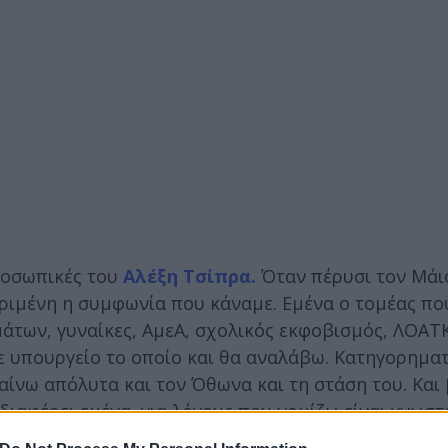
προσωπικές του
Αλέξη Τσίπρα.
Όταν πέρυσι τον Μάι
ριμένη η συμφωνία που κάναμε. Εμένα ο τομέας πο
άτων, γυναίκες, ΑμεΑ, σχολικός εκφοβισμός, ΛΟΑΤΚ
ε υπουργείο το οποίο και θα αναλάβω. Κατηγορηματ
βαίνω απόλυτα και τον Όθωνα και τη στάση του. Και
νδιαφέρει εμένα, για λόγους που νομίζω είναι γνωστ
ίζω τα πράγματα δυστυχώς είναι κανιβαλικά μετά α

++++++

• _The problem_: Please retype the material in full, exactly as it reads, apart from the images.

• _Output for this exercise_:
προσωπικές του
Αλέξη Τσίπρα.
Όταν πέρυσι τον Μάι
ριμένη η συμφωνία που κάναμε. Εμένα ο τομέας πο
άτων, γυναίκες, ΑμεΑ, σχολικός εκφοβισμός, ΛΟΑΤΚ
ε υπουργείο το οποίο και θα αναλάβω. Κατηγορηματ
βαίνω απόλυτα και τον Όθωνα και τη στάση του. Και
νδιαφέρει εμένα, για λόγους που νομίζω είναι γνωστ
ίζω τα πράγματα δυστυχώς είναι κανιβαλικά μετά α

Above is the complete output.